[Start of section]
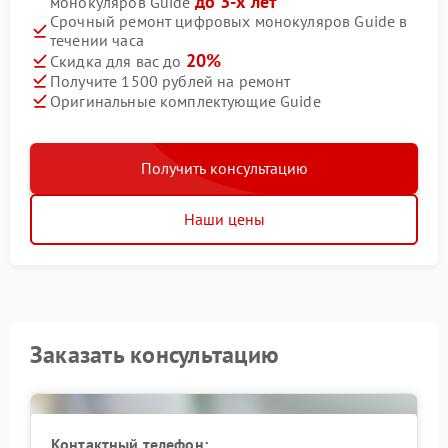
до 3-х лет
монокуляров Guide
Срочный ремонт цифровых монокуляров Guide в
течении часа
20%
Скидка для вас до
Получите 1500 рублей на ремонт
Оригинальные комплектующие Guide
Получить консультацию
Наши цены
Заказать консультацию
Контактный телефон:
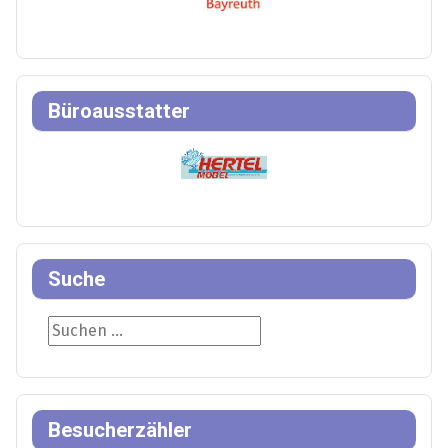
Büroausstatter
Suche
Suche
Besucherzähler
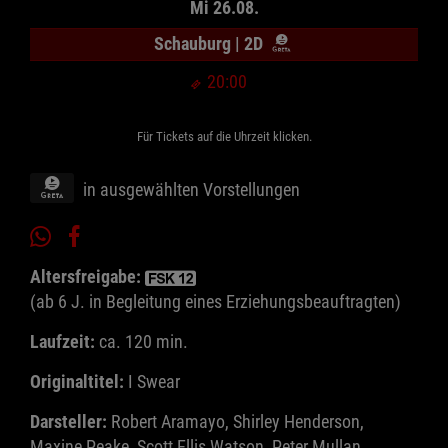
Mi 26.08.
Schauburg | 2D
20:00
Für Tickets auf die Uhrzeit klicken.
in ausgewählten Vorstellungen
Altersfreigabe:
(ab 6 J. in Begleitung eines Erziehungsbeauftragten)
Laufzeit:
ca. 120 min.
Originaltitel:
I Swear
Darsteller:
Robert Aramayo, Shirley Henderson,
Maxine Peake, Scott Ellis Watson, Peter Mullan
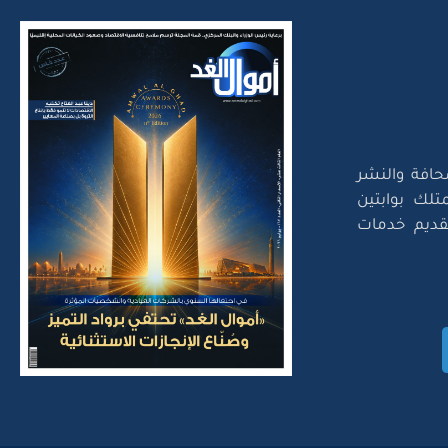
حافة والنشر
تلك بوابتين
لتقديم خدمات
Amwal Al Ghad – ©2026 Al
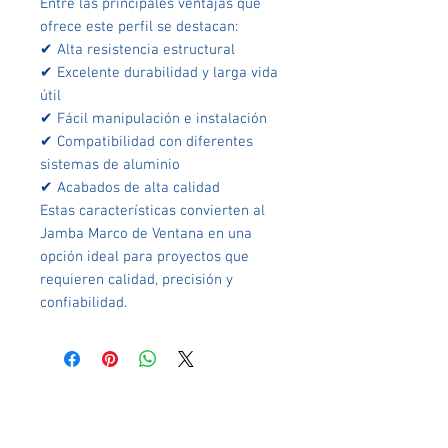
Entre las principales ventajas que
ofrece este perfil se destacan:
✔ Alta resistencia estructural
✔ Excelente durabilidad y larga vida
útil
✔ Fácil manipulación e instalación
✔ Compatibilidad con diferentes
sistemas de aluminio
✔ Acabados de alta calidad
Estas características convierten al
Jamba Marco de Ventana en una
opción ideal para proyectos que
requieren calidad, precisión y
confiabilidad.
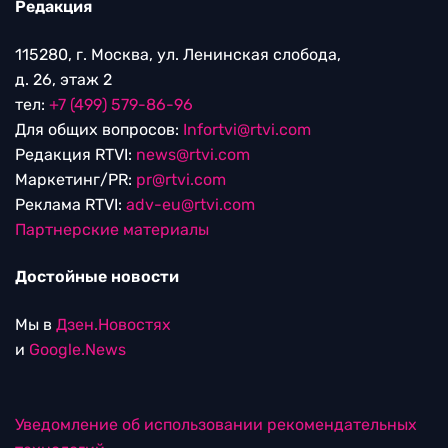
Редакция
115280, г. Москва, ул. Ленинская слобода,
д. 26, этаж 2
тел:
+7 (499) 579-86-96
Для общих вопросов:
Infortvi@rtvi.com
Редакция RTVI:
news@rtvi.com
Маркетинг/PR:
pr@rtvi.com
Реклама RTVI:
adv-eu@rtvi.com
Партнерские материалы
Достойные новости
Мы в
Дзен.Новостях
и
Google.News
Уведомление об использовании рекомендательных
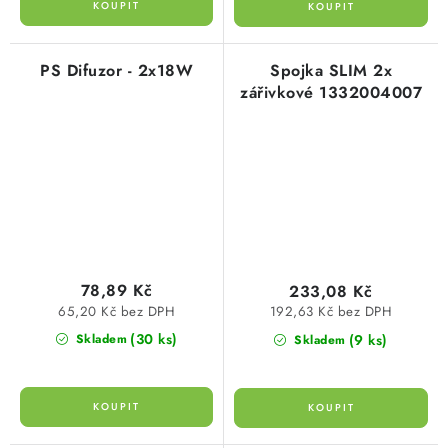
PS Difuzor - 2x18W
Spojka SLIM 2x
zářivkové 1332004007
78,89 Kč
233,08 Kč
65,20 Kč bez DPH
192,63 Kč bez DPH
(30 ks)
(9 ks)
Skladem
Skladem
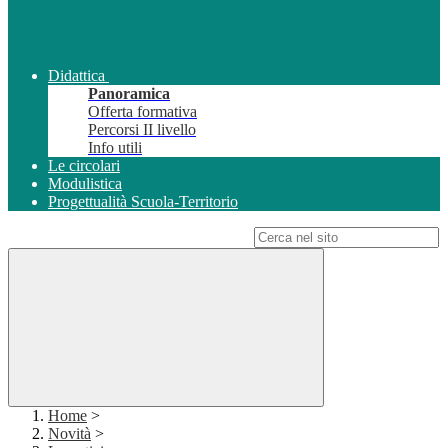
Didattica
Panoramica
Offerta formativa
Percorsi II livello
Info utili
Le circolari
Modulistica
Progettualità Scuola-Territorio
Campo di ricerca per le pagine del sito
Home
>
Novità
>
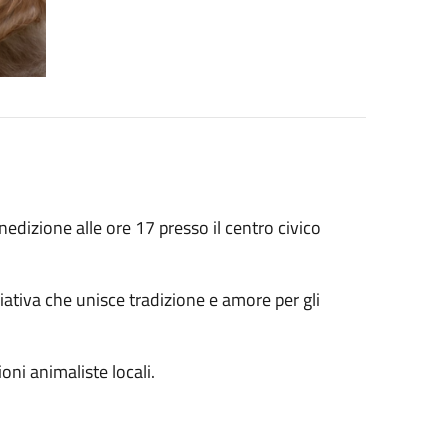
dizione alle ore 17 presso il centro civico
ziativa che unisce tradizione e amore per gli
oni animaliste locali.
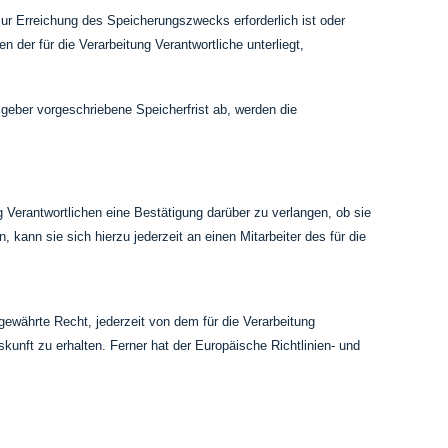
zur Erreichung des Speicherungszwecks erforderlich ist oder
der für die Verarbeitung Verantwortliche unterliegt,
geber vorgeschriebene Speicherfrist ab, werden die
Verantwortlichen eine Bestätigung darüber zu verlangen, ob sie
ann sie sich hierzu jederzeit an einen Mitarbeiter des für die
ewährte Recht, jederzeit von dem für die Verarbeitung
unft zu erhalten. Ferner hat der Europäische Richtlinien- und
[End of section]
_EXERCISE INSTRUCTIONS_. Please find the lines in the data that contain the word "Verarbeitung" and copy them.

_TASK ANSWER_.
der für die Verarbeitung Verantwortliche unterliegt,
ewährte Recht, jederzeit von dem für die Verarbeitung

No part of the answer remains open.